In Pictures
In Pictures: Navajo Nation’s water-scarce life
Decades of severe drought is drying the lifeblood of Navajo ranchers as their lands become desert.
Two decades into a severe drought on the Navajo reservation, the open range around Maybelle Sloan’s sheep farm stretches out in a brown expanse of earth and sagebrush.
A dry wind blows dust across the high-desert plateau, smoke from wildfires in Arizona and California shrouding the nearby rim of the Grand Canyon.
The summer monsoon rains have failed again and the stock ponds – meant to collect rainwater for the hot summer months – are dry.

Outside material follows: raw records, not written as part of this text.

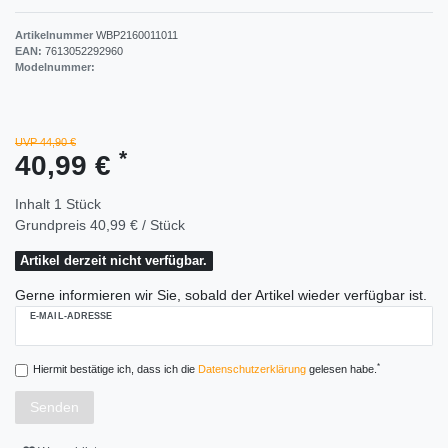
Artikelnummer
WBP2160011011
EAN:
7613052292960
Modelnummer:
UVP 44,90 €
*
40,99 €
Inhalt
1
Stück
Grundpreis
40,99 € / Stück
Artikel derzeit nicht verfügbar.
Gerne informieren wir Sie, sobald der Artikel wieder verfügbar ist.
E-MAIL-ADRESSE
*
Hiermit bestätige ich, dass ich die
Daten­schutz­erklärung
gelesen habe.
Senden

With no groundwater for her animals, Sloan, 59, fills a drinking trough for them with water from a 1,200-gallon (5,400 litre) white plastic tank.

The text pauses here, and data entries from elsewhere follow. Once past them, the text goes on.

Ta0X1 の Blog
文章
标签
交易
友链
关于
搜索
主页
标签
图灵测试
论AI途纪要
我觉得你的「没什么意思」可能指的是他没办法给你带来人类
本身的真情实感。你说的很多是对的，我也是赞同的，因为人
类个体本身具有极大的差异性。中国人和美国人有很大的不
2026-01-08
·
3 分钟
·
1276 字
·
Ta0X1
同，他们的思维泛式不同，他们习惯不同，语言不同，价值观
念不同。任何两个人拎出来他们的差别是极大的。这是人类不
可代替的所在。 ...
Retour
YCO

She and her husband, Leonard, have to pay up to $300 to have the tank filled as her pick-up truck has broken down.
When it works, she hauls the water herself every two days, spending $80 a week on fuel.
The Navajo Nation, which covers nearly 70,000 square kilometres (27,000 square miles) straddling the US states of Arizona, New Mexico and Utah, competes with growing cities like Phoenix for its water supply.
As climate change dries out the US West, even that supply is becoming increasingly precarious.